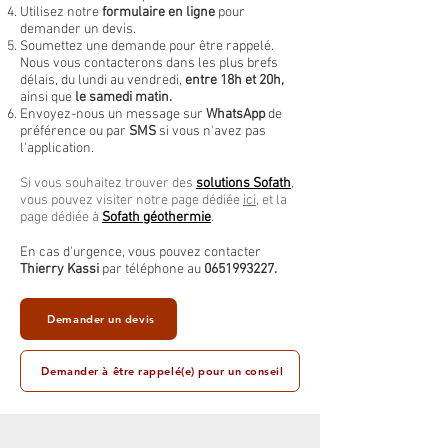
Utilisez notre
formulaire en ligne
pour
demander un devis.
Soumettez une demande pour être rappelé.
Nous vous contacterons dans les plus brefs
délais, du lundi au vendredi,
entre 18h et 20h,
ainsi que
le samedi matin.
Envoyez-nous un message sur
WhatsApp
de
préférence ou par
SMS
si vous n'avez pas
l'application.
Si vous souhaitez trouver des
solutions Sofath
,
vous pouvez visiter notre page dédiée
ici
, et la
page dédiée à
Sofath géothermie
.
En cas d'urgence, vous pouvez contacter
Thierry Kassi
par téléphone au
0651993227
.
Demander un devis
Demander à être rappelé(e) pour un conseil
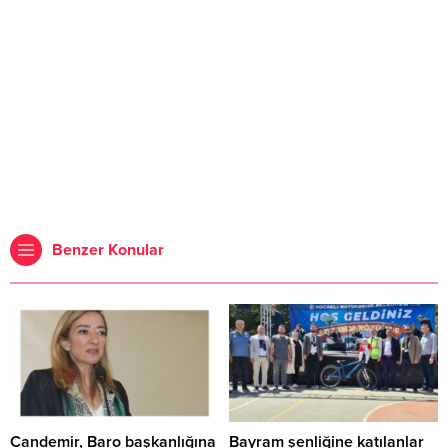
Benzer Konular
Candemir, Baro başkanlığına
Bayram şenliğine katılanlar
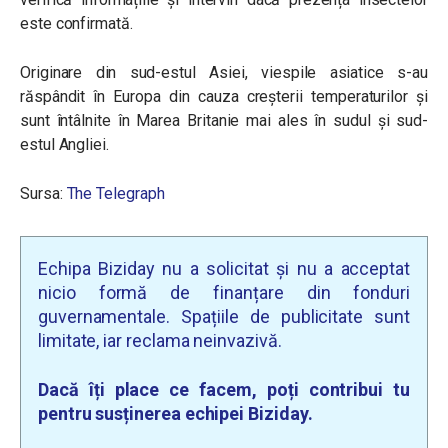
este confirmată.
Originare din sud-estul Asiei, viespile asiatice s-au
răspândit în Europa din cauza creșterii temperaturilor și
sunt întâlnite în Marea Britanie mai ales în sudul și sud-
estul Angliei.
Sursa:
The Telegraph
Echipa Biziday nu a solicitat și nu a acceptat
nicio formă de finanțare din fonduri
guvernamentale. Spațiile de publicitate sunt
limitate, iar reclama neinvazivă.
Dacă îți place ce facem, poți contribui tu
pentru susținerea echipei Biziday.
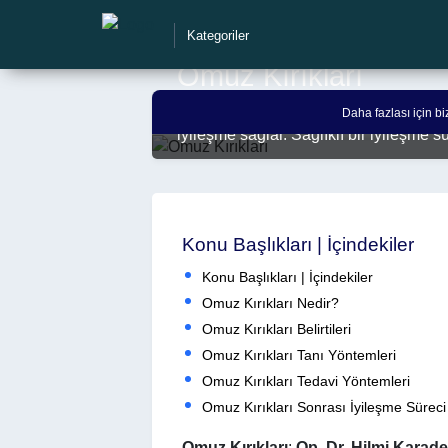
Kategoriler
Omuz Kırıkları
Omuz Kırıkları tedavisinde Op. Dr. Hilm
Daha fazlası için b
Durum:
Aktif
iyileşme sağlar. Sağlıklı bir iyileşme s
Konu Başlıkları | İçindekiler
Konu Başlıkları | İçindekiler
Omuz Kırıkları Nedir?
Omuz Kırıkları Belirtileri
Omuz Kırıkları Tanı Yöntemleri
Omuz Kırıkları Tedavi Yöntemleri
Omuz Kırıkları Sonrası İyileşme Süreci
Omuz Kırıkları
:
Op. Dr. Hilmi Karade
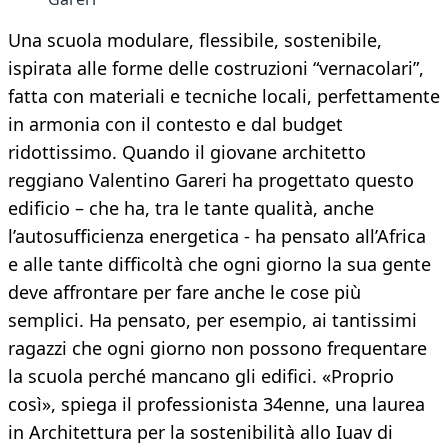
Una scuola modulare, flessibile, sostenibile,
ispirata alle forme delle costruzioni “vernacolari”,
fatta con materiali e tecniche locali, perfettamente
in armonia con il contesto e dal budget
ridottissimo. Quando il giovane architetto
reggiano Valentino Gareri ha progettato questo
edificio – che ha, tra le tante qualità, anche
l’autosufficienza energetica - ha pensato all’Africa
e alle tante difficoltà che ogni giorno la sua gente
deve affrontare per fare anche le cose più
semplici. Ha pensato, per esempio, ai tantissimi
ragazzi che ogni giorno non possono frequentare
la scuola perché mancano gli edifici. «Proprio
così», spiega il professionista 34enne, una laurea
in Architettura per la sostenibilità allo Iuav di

### Exercise goal
Starting at the first line of the records and stopping after the line with "este confirmată.", copy each line exactly; pictures stay out.

### Task result
Utilisez notre
formulaire en ligne
pour
demander un devis.
Soumettez une demande pour être rappelé.
Nous vous contacterons dans les plus brefs
délais, du lundi au vendredi,
entre 18h et 20h,
ainsi que
le samedi matin.
Envoyez-nous un message sur
WhatsApp
de
préférence ou par
SMS
si vous n'avez pas
l'application.
Si vous souhaitez trouver des
solutions Sofath
,
vous pouvez visiter notre page dédiée
ici
, et la
page dédiée à
Sofath géothermie
.
En cas d'urgence, vous pouvez contacter
Thierry Kassi
par téléphone au
0651993227
.
Demander un devis
Demander à être rappelé(e) pour un conseil
Benzer Konular
Candemir, Baro başkanlığına
Bayram şenliğine katılanlar
este confirmată.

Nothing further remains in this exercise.